[Task to complete]:
All of the entries must be reproduced exactly, with no images carried over.

[Source information]:
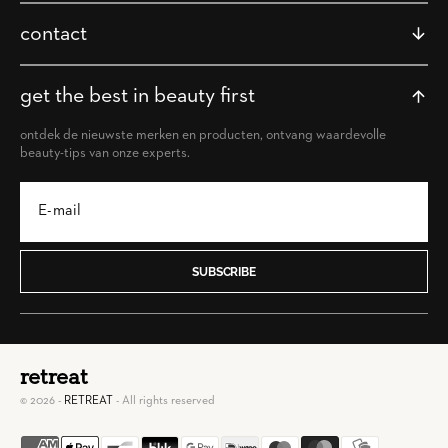
contact
get the best in beauty first
ontdek de nieuwste merken en producten, ontvang waardevolle
beauty-tips van onze experts.
SUBSCRIBE
retreat
© 2026 -
RETREAT
- All rights reserved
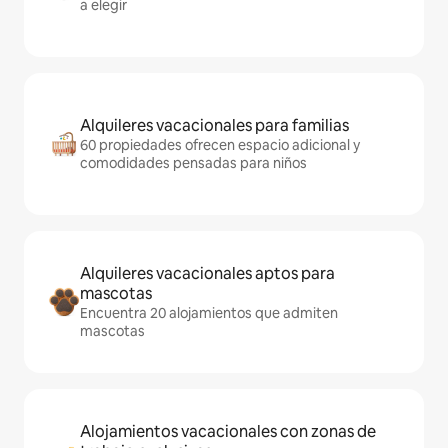
a elegir
Alquileres vacacionales para familias
60 propiedades ofrecen espacio adicional y
comodidades pensadas para niños
Alquileres vacacionales aptos para
mascotas
Encuentra 20 alojamientos que admiten
mascotas
Alojamientos vacacionales con zonas de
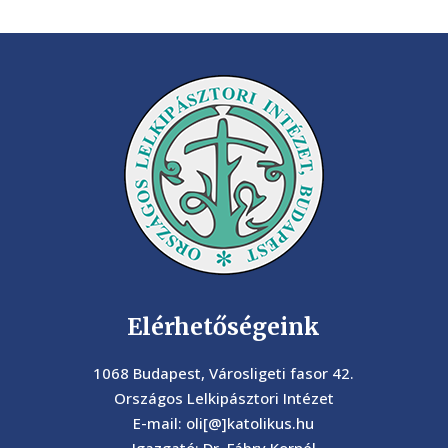
Elérhetőségeink
1068 Budapest, Városligeti fasor 42.
Országos Lelkipásztori Intézet
E-mail: oli[@]katolikus.hu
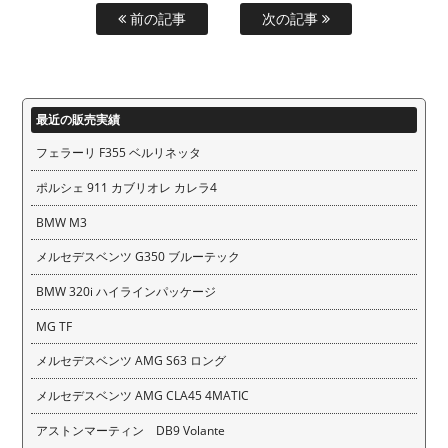
前の記事
次の記事
最近の販売実績
フェラーリ F355 ベルリネッタ
ポルシェ 911 カブリオレ カレラ4
BMW M3
メルセデスベンツ G350 ブルーテック
BMW 320i ハイラインパッケージ
MG TF
メルセデスベンツ AMG S63 ロング
メルセデスベンツ AMG CLA45 4MATIC
アストンマーティン DB9 Volante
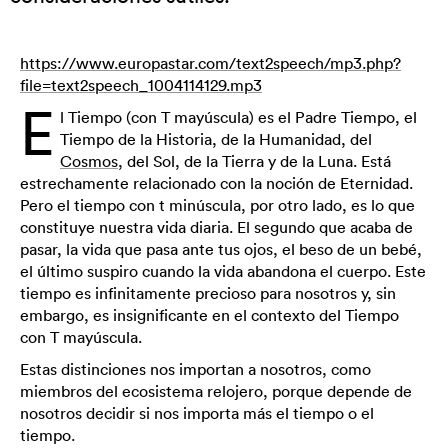
https://www.europastar.com/text2speech/mp3.php?
file=text2speech_1004114129.mp3
E
l Tiempo (con T mayúscula) es el Padre Tiempo, el
Tiempo de la Historia, de la Humanidad, del
Cosmos
, del Sol, de la Tierra y de la Luna. Está
estrechamente relacionado con la noción de Eternidad.
Pero el tiempo con t minúscula, por otro lado, es lo que
constituye nuestra vida diaria. El segundo que acaba de
pasar, la vida que pasa ante tus ojos, el beso de un bebé,
el último suspiro cuando la vida abandona el cuerpo. Este
tiempo es infinitamente precioso para nosotros y, sin
embargo, es insignificante en el contexto del Tiempo
con T mayúscula.
Estas distinciones nos importan a nosotros, como
miembros del ecosistema relojero, porque depende de
nosotros decidir si nos importa más el tiempo o el
tiempo.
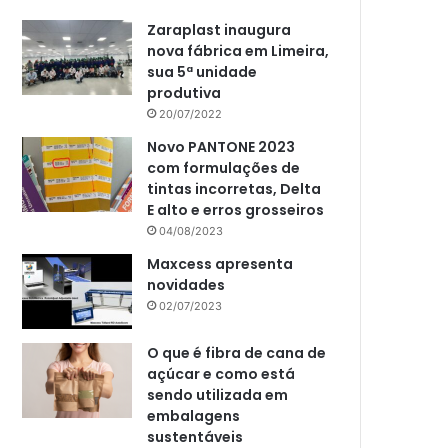
Zaraplast inaugura
nova fábrica em Limeira,
sua 5ª unidade
produtiva
20/07/2022
Novo PANTONE 2023
com formulações de
tintas incorretas, Delta
E alto e erros grosseiros
04/08/2023
Maxcess apresenta
novidades
02/07/2023
O que é fibra de cana de
açúcar e como está
sendo utilizada em
embalagens
sustentáveis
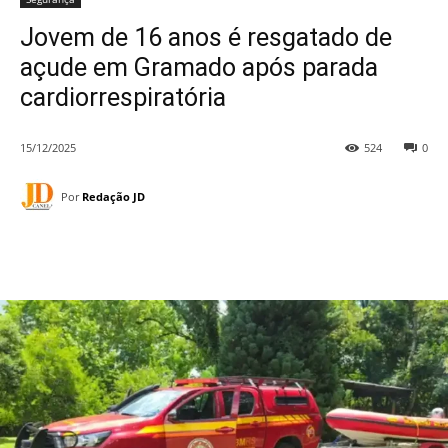
Jovem de 16 anos é resgatado de
açude em Gramado após parada
cardiorrespiratória
15/12/2025
524
0
Por
Redação JD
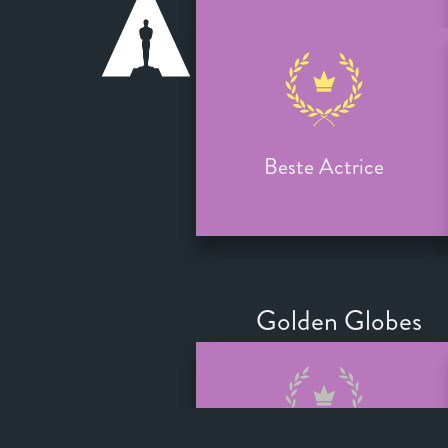
Beste Actrice
Golden Globes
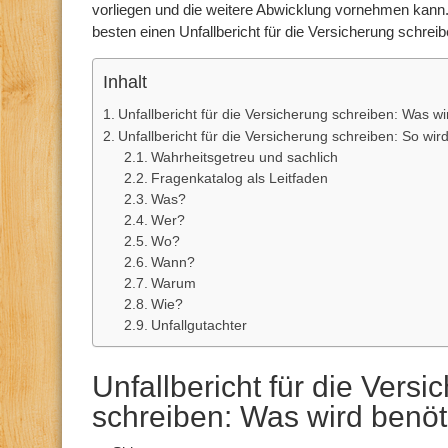
vorliegen und die weitere Abwicklung vornehmen kann.
besten einen Unfallbericht für die Versicherung schreibe
Inhalt
Unfallbericht für die Versicherung schreiben: Was wi
Unfallbericht für die Versicherung schreiben: So wi
Wahrheitsgetreu und sachlich
Fragenkatalog als Leitfaden
Was?
Wer?
Wo?
Wann?
Warum
Wie?
Unfallgutachter
Unfallbericht für die Versi
schreiben: Was wird benöt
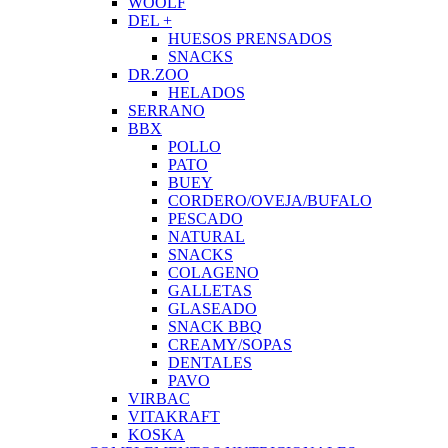
WOOLF
DEL +
HUESOS PRENSADOS
SNACKS
DR.ZOO
HELADOS
SERRANO
BBX
POLLO
PATO
BUEY
CORDERO/OVEJA/BUFALO
PESCADO
NATURAL
SNACKS
COLAGENO
GALLETAS
GLASEADO
SNACK BBQ
CREAMY/SOPAS
DENTALES
PAVO
VIRBAC
VITAKRAFT
KOSKA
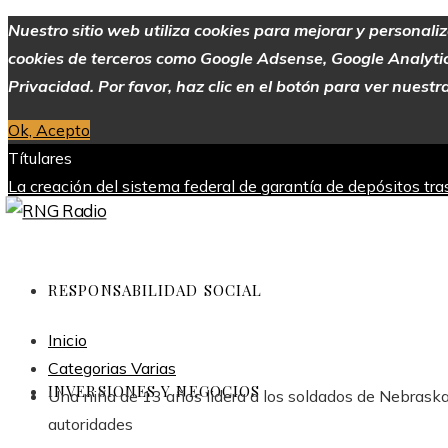
Nuestro sitio web utiliza cookies para mejorar y personali
cookies de terceros como Google Adsense, Google Analytics,
Privacidad. Por favor, haz clic en el botón para ver nuestra
Ok, Acepto
Títulares
La creación del sistema federal de garantía de depósitos tr
industria
Alimentos con alto contenido de vitamina C para me
Europa
Evolución de las empresas más valiosas en la historia
viernes, agosto 7
RESPONSABILIDAD SOCIAL
Inicio
Categorias Varias
INVERSIONES Y NEGOCIOS
Una niña de 13 años lidera a los soldados de Nebraska
autoridades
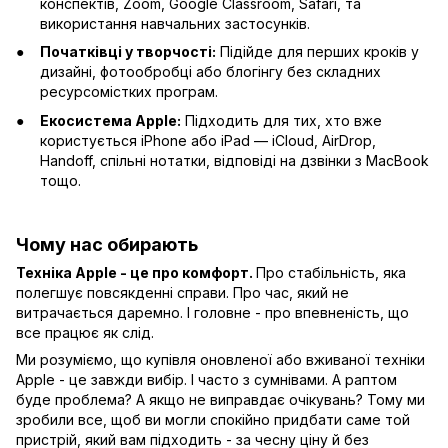
конспектів, Zoom, Google Classroom, Safari, та
використання навчальних застосунків.
Початківці у творчості:
Підійде для перших кроків у
дизайні, фотообробці або блогінгу без складних
ресурсомістких програм.
Екосистема Apple:
Підходить для тих, хто вже
користується iPhone або iPad — iCloud, AirDrop,
Handoff, спільні нотатки, відповіді на дзвінки з MacBook
тощо.
Чому нас обирають
Техніка Apple - це про комфорт.
Про стабільність, яка
полегшує повсякденні справи. Про час, який не
витрачається даремно. І головне - про впевненість, що
все працює як слід.
Ми розуміємо, що купівля оновленої або вживаної техніки
Apple - це завжди вибір. І часто з сумнівами. А раптом
буде проблема? А якщо не виправдає очікувань? Тому ми
зробили все, щоб ви могли спокійно придбати саме той
пристрій, який вам підходить - за чесну ціну й без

[Exercise output]:
contact
get the best in beauty first
ontdek de nieuwste merken en producten, ontvang waardevolle
beauty-tips van onze experts.
SUBSCRIBE
retreat
© 2026 -
RETREAT
- All rights reserved
a elegir
Alquileres vacacionales para familias
60 propiedades ofrecen espacio adicional y
comodidades pensadas para niños
Alquileres vacacionales aptos para
mascotas
Encuentra 20 alojamientos que admiten
mascotas
Alojamientos vacacionales con zonas de
Elérhetőségeink
1068 Budapest, Városligeti fasor 42.
Országos Lelkipásztori Intézet
E-mail: oli[@]katolikus.hu
前の記事
次の記事
最近の販売実績
フェラーリ F355 ベルリネッタ
ポルシェ 911 カブリオレ カレラ4
BMW M3
メルセデスベンツ G350 ブルーテック
BMW 320i ハイラインパッケージ
MG TF
メルセデスベンツ AMG S63 ロング
メルセデスベンツ AMG CLA45 4MATIC
アストンマーティン DB9 Volante
https://www.europastar.com/text2speech/mp3.php?
file=text2speech_1004114129.mp3
E
l Tiempo (con T mayúscula) es el Padre Tiempo, el
Tiempo de la Historia, de la Humanidad, del
Cosmos
, del Sol, de la Tierra y de la Luna. Está
estrechamente relacionado con la noción de Eternidad.
Pero el tiempo con t minúscula, por otro lado, es lo que
constituye nuestra vida diaria. El segundo que acaba de
pasar, la vida que pasa ante tus ojos, el beso de un bebé,
el último suspiro cuando la vida abandona el cuerpo. Este
tiempo es infinitamente precioso para nosotros y, sin
embargo, es insignificante en el contexto del Tiempo
con T mayúscula.
Estas distinciones nos importan a nosotros, como
miembros del ecosistema relojero, porque depende de
nosotros decidir si nos importa más el tiempo o el
tiempo.
Zaraplast inaugura
nova fábrica em Limeira,
sua 5ª unidade
produtiva
20/07/2022
Novo PANTONE 2023
com formulações de
tintas incorretas, Delta
E alto e erros grosseiros
04/08/2023
Maxcess apresenta
novidades
02/07/2023
O que é fibra de cana de
açúcar e como está
sendo utilizada em
embalagens
sustentáveis
Jovem de 16 anos é resgatado de
açude em Gramado após parada
cardiorrespiratória
15/12/2025
524
0
Por
Redação JD
Beste Actrice
Golden Globes
vorliegen und die weitere Abwicklung vornehmen kann.
besten einen Unfallbericht für die Versicherung schreibe
Inhalt
Unfallbericht für die Versicherung schreiben: Was wi
Unfallbericht für die Versicherung schreiben: So wi
Wahrheitsgetreu und sachlich
Fragenkatalog als Leitfaden
Was?
Wer?
Wo?
Wann?
Warum
Wie?
Unfallgutachter
Unfallbericht für die Versi
schreiben: Was wird benöt
WOOLF
DEL +
HUESOS PRENSADOS
SNACKS
DR.ZOO
HELADOS
SERRANO
BBX
POLLO
PATO
BUEY
CORDERO/OVEJA/BUFALO
PESCADO
NATURAL
SNACKS
COLAGENO
GALLETAS
GLASEADO
SNACK BBQ
CREAMY/SOPAS
DENTALES
PAVO
VIRBAC
VITAKRAFT
KOSKA
Nuestro sitio web utiliza cookies para mejorar y personali
cookies de terceros como Google Adsense, Google Analytics,
Privacidad. Por favor, haz clic en el botón para ver nuestra
Ok, Acepto
Títulares
La creación del sistema federal de garantía de depósitos tr
industria
Alimentos con alto contenido de vitamina C para me
Europa
Evolución de las empresas más valiosas en la historia
viernes, agosto 7
RESPONSABILIDAD SOCIAL
Inicio
Categorias Varias
INVERSIONES Y NEGOCIOS
Una niña de 13 años lidera a los soldados de Nebraska
autoridades
конспектів, Zoom, Google Classroom, Safari, та
використання навчальних застосунків.
Початківці у творчості:
Підійде для перших кроків у
дизайні, фотообробці або блогінгу без складних
ресурсомістких програм.
Екосистема Apple:
Підходить для тих, хто вже
користується iPhone або iPad — iCloud, AirDrop,
Handoff, спільні нотатки, відповіді на дзвінки з MacBook
тощо.
Чому нас обирають
Техніка Apple - це про комфорт.
Про стабільність, яка
полегшує повсякденні справи. Про час, який не
витрачається даремно. І головне - про впевненість, що
все працює як слід.
Ми розуміємо, що купівля оновленої або вживаної техніки
Apple - це завжди вибір. І часто з сумнівами. А раптом
буде проблема? А якщо не виправдає очікувань? Тому ми
зробили все, щоб ви могли спокійно придбати саме той
пристрій, який вам підходить - за чесну ціну й без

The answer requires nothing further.